Stallion 1934 Ford Coupe + Mercury Monarch
Stallion has a colorful history for an award winning show car. Owner Ron Whiteside and his brother actually used to drag race the vehicle at race tracks during their teenage years. Ron managed to hold on to the all steel, original 1934 Ford coupe for 5 decades until he sought out Chip Foose to build him the vehicle of his dreams.
Some of the numerous body modifications include a chopped roof, a smoothed cowl, a lengthened hood and reshaped fenders. A custom chassis was fabricated and a custom 4-wheel independent suspension added. Stallion was finished in a distinctive copper orange hue of BASF paint, personally mixed by Chip.
Although the vehicle began as a 1934 Ford, ultimately it was reimagined as a Mercury Monarch.
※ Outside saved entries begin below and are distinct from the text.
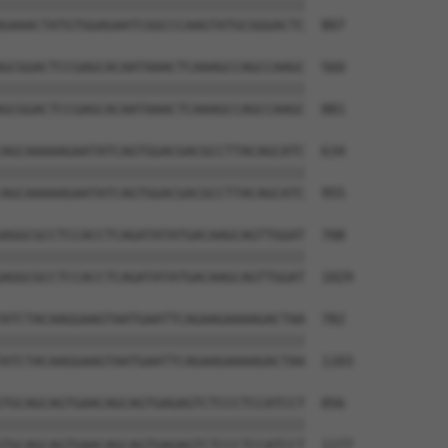
||||||||||||||||||||||||||||||||||||||

GAAACTATGTGGAGAATCGGCCCAAGTATGCGGGACTC  807

GCGGACTCCGAGCACAATAAACTCAAAGCCAGCCAAGC  560

||||||||||||||||||||||||||||||||||||||

GCGGACTCCGAGCACAATAAACTCAAAGCCAGCCAAGC  881

AGCAAAAAGAATATCAGTGGACGACGCCTTACAGCATC  634

||||||||||||||||||||||||||||||||||||||

AGCAAAAAGAATATCAGTGGACGACGCCTTACAGCATC  955

AGGCGCCTCCACCTCAGATATATGACAAGCAGTTGGAT  708

||||||||||||||||||||||||||||||||||||||

AGGCGCCTCCACCTCAGATATATGACAAGCAGTTGGAT  1029

ATCTACAAGGAAGTAATGAATTCAGAAGAAAAGACTAA  782

||||||||||||||||||||||||||||||||||||||

ATCTACAAGGAAGTAATGAATTCAGAAGAAAAGACTAA  1103

TGCAGCAGTGAACAGCAGTGAGAGTCTCCCTCCATCCT  856

||||||||||||||||||||||||||||||||||||||

TGCAGCAGTGAACAGCAGTGAGAGTCTCCCTCCATCCT  1177
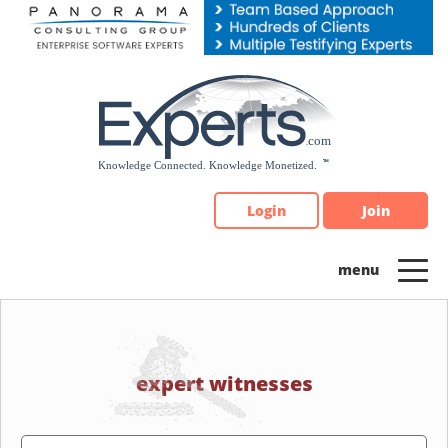
Please
note:
This
website
includes
an
accessibility
system.
Login
Join
expert witnesses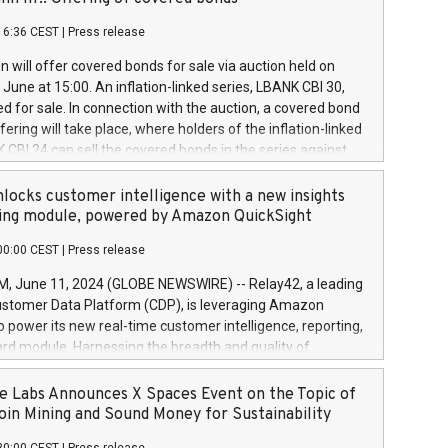
each a
 in accordance with Regulation No. 596/2014 of the
16:36 CEST
|
Press release
liament and Council of 16 April 2014 (“MAR”) (save for
 share buyback programmes set out in MAR article 5) and
 will offer covered bonds for sale via auction held on
ion Delegated Regulation (EU) 2016/1052, also referred
June at 15:00. An inflation-linked series, LBANK CBI 30,
fe Harbour rules. Trading dayNumber of shares bought
red for sale. In connection with the auction, a covered bond
 transaction priceAmount DKKAccumulated trading for
ering will take place, where holders of the inflation-linked
8,1001,023.01489,100,86026:3 June
 CBI 24 can sell the covered bonds in the series against
050.597,354,13027:4 June
ds bought in the above-mentioned auction. The clean
055.705,278,50028:6
 bonds is predefined at 99,594. Expected settlement date is
locks customer intelligence with a new insights
001,096.273,288,81029:7 June
4. Covered bonds issued by Landsbankinn are rated A+
ing module, powered by Amazon QuickSight
106.174,424,68
outlook by S&P Global Ratings. Landsbankinn Capital
00:00 CEST
|
Press release
 manage the auction. For further information, please call
30 or email verdbrefamidlun@landsbankinn.is.
June 11, 2024 (GLOBE NEWSWIRE) -- Relay42, a leading
stomer Data Platform (CDP), is leveraging Amazon
o power its new real-time customer intelligence, reporting,
rd module. Harnessing the breadth and quality of
ta, the new Insights module empowers marketing teams
 into customer behaviors and gain invaluable insights into
 Labs Announces X Spaces Event on the Topic of
nce of their marketing programs across all online, offline,
oin Mining and Sound Money for Sustainability
ned marketing channels. Preview of the Relay42 Insights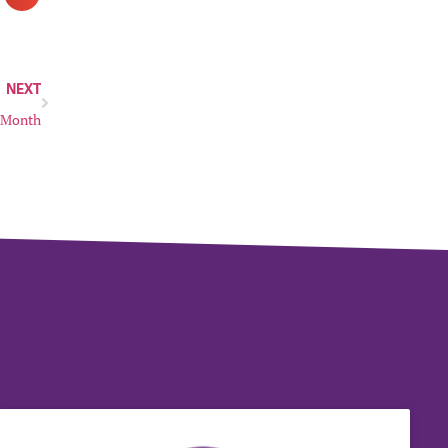
NEXT
y Month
The Mercury brand wasn’t founded until 1939, when it was launched as an entry level luxury car brand. However, Chip formed the Stallion from the perspective of what a Mercury vehicle might have looked like should the brand have been around in ’34. He wanted to honor that design process, which is why you will find subtle Mercury branding elements throughout the vehicle, such as the Mercury man emblem on the engine plate. This is why you will sometimes see the vehicle referred to as a 1934 Mercury Monarch when in fact, no such vehicle ever existed.
In 2003, Stallion received the celebrated Ridler Award at Detroit Autorama, the second such win for Chip and Foose Design.